To debug the issue, I started curl
in the container and used the --write-out
option to show me where time was lost:
curl -vvv --header --write-out '\nlookup: %{time_namelookup}\nconnect: %{time_connect}\nappconnect: %{time_appconnect}\npretransfer: %{time_pretransfer}\nredirect: %{time_redirect}\nstarttransfer: %{time_starttransfer}\ntotal: %{time_total}\n' https://myapp.something.ch/something
[..]
lookup: 5.517
connect: 5.522
appconnect: 5.869
pretransfer: 5.873
redirect: 0.000
starttransfer: 7.187
total: 7.193
So clearly, the DNS lookup is taking too much time. Seeing that the lookup always takes around 5 seconds, we quickly suspected some kind of timeout. However, dig
in the container was always instant in looking up DNS. That was strange. So we started to actually strace
the process to see what happens:
strace -e trace=network -r -f curl -vvv --write-out '\nlookup: %{time_namelookup}\nconnect: %{time_connect}\nappconnect: %{time_appconnect}\npretransfer: %{time_pretransfer}\nredirect: %{time_redirect}\nstarttransfer: %{time_starttransfer}\ntotal: %{time_total}\n' https://myapp.something.ch/something
[..]
0.000000 socket(AF_INET6, SOCK_DGRAM, IPPROTO_IP) = 3
strace: Process 45 attached
[pid 45] 0.001007 socket(AF_LOCAL, SOCK_STREAM|SOCK_CLOEXEC|SOCK_NONBLOCK, 0) = 3
[pid 45] 0.000153 connect(3, {sa_family=AF_LOCAL, sun_path="/var/run/nscd/socket"}, 110) = -1 ENOENT (No such file or directory)
[pid 45] 0.000804 socket(AF_LOCAL, SOCK_STREAM|SOCK_CLOEXEC|SOCK_NONBLOCK, 0) = 3
[pid 45] 0.000156 connect(3, {sa_family=AF_LOCAL, sun_path="/var/run/nscd/socket"}, 110) = -1 ENOENT (No such file or directory)

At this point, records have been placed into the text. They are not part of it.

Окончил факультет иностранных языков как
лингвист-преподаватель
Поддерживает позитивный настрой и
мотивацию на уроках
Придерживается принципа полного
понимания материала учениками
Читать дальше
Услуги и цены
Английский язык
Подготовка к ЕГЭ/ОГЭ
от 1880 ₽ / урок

[pid 45] 0.006068 socket(AF_INET, SOCK_DGRAM|SOCK_CLOEXEC|SOCK_NONBLOCK, IPPROTO_IP) = 3
[pid 45] 0.000143 connect(3, {sa_family=AF_INET, sin_port=htons(53), sin_addr=inet_addr("10.140.10.217")}, 16) = 0
[pid 45] 0.000252 sendmmsg(3, {{{msg_name(0)=NULL, msg_iov(1)=[{"~\352\1\0\0\1\0\0\0\0\0\0\10myapp\tsomething\2"..., 63}], msg_controllen=0, msg_flags=MSG_OOB|MSG_DONTROUTE}, 63}, {{msg_name(0)=NULL, msg_iov(1)=[{"\0022\1\0\0\1\0\0\0\0\0\0\10myapp\tsomething\2"..., 63}], msg_controllen=0, msg_flags=0}, 63}}, 2, MSG_NOSIGNAL) = 2
[pid 45] 0.001548 recvfrom(3, "\0022\201\203\0\1\0\0\0\1\0\0\10myapp\tsomething\2"..., 2048, 0, {sa_family=AF_INET, sin_port=htons(53), sin_addr=inet_addr("10.140.10.217")}, [16]) = 156
[pid 45] 5.003512 sendto(3, "~\352\1\0\0\1\0\0\0\0\0\0\10myapp\tsomething\2"..., 63, MSG_NOSIGNAL, NULL, 0) = 63
[pid 45] 0.001415 recvfrom(3, "~\352\201\203\0\1\0\0\0\1\0\0\10myapp\tsomething\2"..., 2048, 0, {sa_family=AF_INET, sin_port=htons(53), sin_addr=inet_addr("10.140.10.217")}, [16]) = 156
[pid 45] 0.000486 sendto(3, "\0022\1\0\0\1\0\0\0\0\0\0\10myapp\tsomething\2"..., 63, MSG_NOSIGNAL, NULL, 0) = 63
[..]
So it looks like our DNS was responding pretty quickly, but our client would not continue until the 5 seconds have passed. Our containers were not using IPv6, so when I saw AF_INET6
in the log above, we quickly suspected something was going on with IPv6.
In the resolv.conf
man page, we just CTRL-F’d for “timeout” and quickly came across the section mentioning:
By default, glibc performs IPv4 and IPv6 lookups in parallel since version 2.9. Some appliance DNS servers cannot handle these queries properly and make the requests time out. This option disables the behavior and makes glibc perform the IPv6 and IPv4 requests sequentially (at the cost of some slowdown of the resolving process).
So it turns out that our worker node had an older version of “glibc” installed and was therefore not affected by this change. However, our container had a current version of “glibc”, which is why it showed the behaviour above. Also, as far as I can tell, dig
is not using “glibc” to resolve addresses, which is why we did not see the behaviour there.
So by setting single-request
in our resolv.conf
, we were able to resolve the issue of DNS resolution timeouts.